Secondary consumers are not just participants in food webs — they’re regulators. Their presence shapes the behavior, distribution, and population sizes of the animals below them.
Human Impacts on Secondary Consumer Populations {#human-impacts}
Humans have become the most significant force affecting secondary consumer populations globally, through three main mechanisms:
Overhunting and overfishing. Secondary consumers are often the target of commercial fisheries and hunting — bass, tuna, wolves, foxes. When harvest rates exceed reproductive capacity, populations crash. The North Atlantic cod collapse in the 1990s removed a critical secondary consumer from one of the world’s most productive marine ecosystems; recovery has been slower than models predicted, with the ecosystem reorganizing around different species rather than simply restoring the original structure.
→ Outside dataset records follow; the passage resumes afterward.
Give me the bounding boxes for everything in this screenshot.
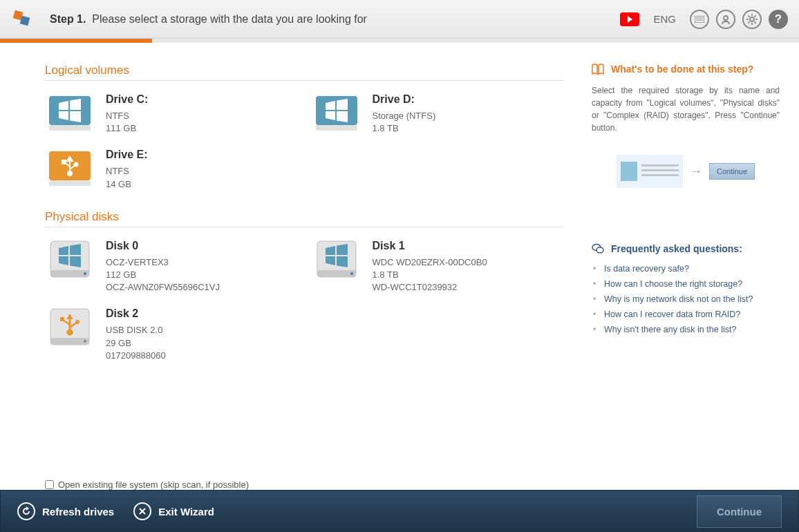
faq-item[interactable]: Is data recovery safe? <box>592 261 780 276</box>
svg-line-14 <box>755 15 756 17</box>
drive-name: Drive D: <box>373 93 436 106</box>
faq-heading: Frequently asked questions: <box>592 243 780 254</box>
svg-line-11 <box>748 15 749 17</box>
help-sidebar: What's to be done at this step? Select t… <box>592 43 799 485</box>
faq-item[interactable]: How can I recover data from RAID? <box>592 307 780 322</box>
refresh-icon <box>17 502 35 520</box>
drive-name: Disk 1 <box>373 240 487 252</box>
header: Step 1. Please select a storage with the… <box>0 0 799 39</box>
exit-wizard-button[interactable]: Exit Wizard <box>133 502 214 520</box>
logical-volume-item[interactable]: Drive E:NTFS14 GB <box>45 144 298 193</box>
language-selector[interactable]: ENG <box>646 13 683 25</box>
drive-icon <box>312 238 361 281</box>
drive-info: Disk 2USB DISK 2.029 GB017209888060 <box>106 306 166 362</box>
step-description: Please select a storage with the data yo… <box>92 13 367 25</box>
refresh-label: Refresh drives <box>42 506 114 517</box>
user-icon[interactable] <box>716 10 735 29</box>
svg-point-26 <box>75 163 78 167</box>
refresh-drives-button[interactable]: Refresh drives <box>17 502 114 520</box>
svg-line-13 <box>748 21 749 23</box>
skip-scan-checkbox[interactable] <box>45 480 54 489</box>
drive-detail: NTFS <box>106 165 147 178</box>
svg-point-6 <box>750 17 754 21</box>
svg-rect-31 <box>317 270 356 277</box>
drive-name: Disk 2 <box>106 307 166 320</box>
svg-point-41 <box>75 320 79 324</box>
faq-heading-text: Frequently asked questions: <box>611 243 742 254</box>
svg-rect-2 <box>695 16 704 23</box>
section-logical-title: Logical volumes <box>45 64 564 77</box>
drive-info: Drive E:NTFS14 GB <box>106 147 147 190</box>
divider <box>45 227 564 227</box>
close-icon <box>133 502 151 520</box>
drive-info: Drive C:NTFS111 GB <box>106 92 148 135</box>
drive-name: Disk 0 <box>106 240 220 252</box>
svg-point-35 <box>84 340 86 343</box>
svg-rect-15 <box>49 96 91 125</box>
app-logo-icon <box>11 8 33 30</box>
drive-detail: 29 GB <box>106 337 166 350</box>
drive-detail: 14 GB <box>106 178 147 191</box>
physical-disk-item[interactable]: Disk 2USB DISK 2.029 GB017209888060 <box>45 303 298 365</box>
drive-detail: NTFS <box>106 110 148 122</box>
drive-detail: OCZ-VERTEX3 <box>106 256 220 269</box>
drive-icon <box>312 92 361 135</box>
drive-info: Disk 1WDC WD20EZRX-00DC0B01.8 TBWD-WCC1T… <box>373 238 487 294</box>
help-text: Select the required storage by its name … <box>592 84 780 134</box>
faq-item[interactable]: Why isn't there any disk in the list? <box>592 322 780 337</box>
step-number: Step 1. <box>50 13 86 25</box>
drive-detail: USB DISK 2.0 <box>106 324 166 336</box>
drive-icon <box>45 147 95 190</box>
svg-rect-17 <box>316 96 357 125</box>
faq-item[interactable]: Why is my network disk not on the list? <box>592 292 780 307</box>
drive-info: Drive D:Storage (NTFS)1.8 TB <box>373 92 436 135</box>
svg-rect-34 <box>50 338 89 345</box>
logical-volume-item[interactable]: Drive D:Storage (NTFS)1.8 TB <box>312 89 565 137</box>
svg-rect-20 <box>49 180 91 186</box>
svg-point-32 <box>350 272 353 275</box>
keyboard-icon[interactable] <box>690 10 709 29</box>
chat-icon <box>592 243 604 254</box>
faq-item[interactable]: How can I choose the right storage? <box>592 276 780 292</box>
svg-rect-39 <box>60 317 64 321</box>
drive-detail: 1.8 TB <box>373 269 487 281</box>
svg-rect-16 <box>49 125 91 131</box>
divider <box>45 80 564 81</box>
exit-label: Exit Wizard <box>158 506 214 517</box>
drive-detail: 112 GB <box>106 269 220 281</box>
continue-button[interactable]: Continue <box>697 495 782 528</box>
svg-point-5 <box>724 16 728 20</box>
footer: Refresh drives Exit Wizard Continue <box>0 490 799 532</box>
illustration-continue-button: Continue <box>709 163 755 180</box>
drive-detail: Storage (NTFS) <box>373 110 436 122</box>
help-icon[interactable]: ? <box>769 10 788 29</box>
book-icon <box>592 64 604 75</box>
youtube-icon[interactable] <box>620 12 639 26</box>
gear-icon[interactable] <box>742 10 762 29</box>
header-actions: ENG ? <box>620 10 788 29</box>
content-panel: Logical volumes Drive C:NTFS111 GBDrive … <box>0 43 592 485</box>
drive-icon <box>45 92 95 135</box>
drive-name: Drive E: <box>106 149 147 161</box>
physical-disk-item[interactable]: Disk 1WDC WD20EZRX-00DC0B01.8 TBWD-WCC1T… <box>312 236 565 297</box>
help-heading-text: What's to be done at this step? <box>611 64 753 75</box>
faq-list: Is data recovery safe?How can I choose t… <box>592 261 780 337</box>
logical-volume-item[interactable]: Drive C:NTFS111 GB <box>45 89 298 137</box>
step-title: Step 1. Please select a storage with the… <box>50 13 620 26</box>
progress-fill <box>0 39 152 43</box>
main-area: Logical volumes Drive C:NTFS111 GBDrive … <box>0 43 799 485</box>
physical-disk-item[interactable]: Disk 0OCZ-VERTEX3112 GBOCZ-AWNZ0FW55696C… <box>45 236 298 297</box>
svg-rect-28 <box>50 270 89 277</box>
svg-rect-24 <box>62 160 66 164</box>
physical-disks-grid: Disk 0OCZ-VERTEX3112 GBOCZ-AWNZ0FW55696C… <box>45 236 564 365</box>
section-physical-title: Physical disks <box>45 210 564 224</box>
svg-line-12 <box>755 21 756 23</box>
svg-point-43 <box>596 247 603 253</box>
illustration-storage-icon <box>617 155 683 188</box>
drive-detail: WDC WD20EZRX-00DC0B0 <box>373 256 487 269</box>
progress-bar <box>0 39 799 43</box>
drive-info: Disk 0OCZ-VERTEX3112 GBOCZ-AWNZ0FW55696C… <box>106 238 220 294</box>
logical-volumes-grid: Drive C:NTFS111 GBDrive D:Storage (NTFS)… <box>45 89 564 193</box>
help-illustration: → Continue <box>592 155 780 188</box>
drive-name: Drive C: <box>106 93 148 106</box>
Habitat loss. Secondary consumers generally require larger home ranges than the herbivores they eat, because energy scarcity at their trophic level means each individual needs more territory to find sufficient prey. Habitat fragmentation hits them disproportionately hard. A forest fragment too small to support a healthy deer population can’t support wolves or bobcats.
Indirect effects through prey populations. When pesticides reduce insect populations (primary consumers), insectivorous birds and frogs — both common secondary consumers — suffer food shortages even if they’re never directly targeted. The decline of farmland birds across Europe over the past 40 years tracks closely with agricultural intensification and insecticide use.
The common thread: secondary consumers are sensitive indicators of ecosystem health. When they disappear, something fundamental has gone wrong one or two trophic levels below.
Summary
Secondary consumers occupy trophic level 3 in a food chain, eating primary consumers (herbivores) and passing only about 10% of available energy up to the next level. They can be carnivores or omnivores, and the same species can act as different types of consumers depending on what it eats. They exist in every biome — ocean, forest, grassland, and freshwater — and their presence stabilizes the ecosystems they inhabit. When secondary consumers are removed, the effects ripple through the entire food web, often in ways that are difficult to reverse. Understanding them isn’t just academic biology; it’s an explanation for why intact predator populations matter.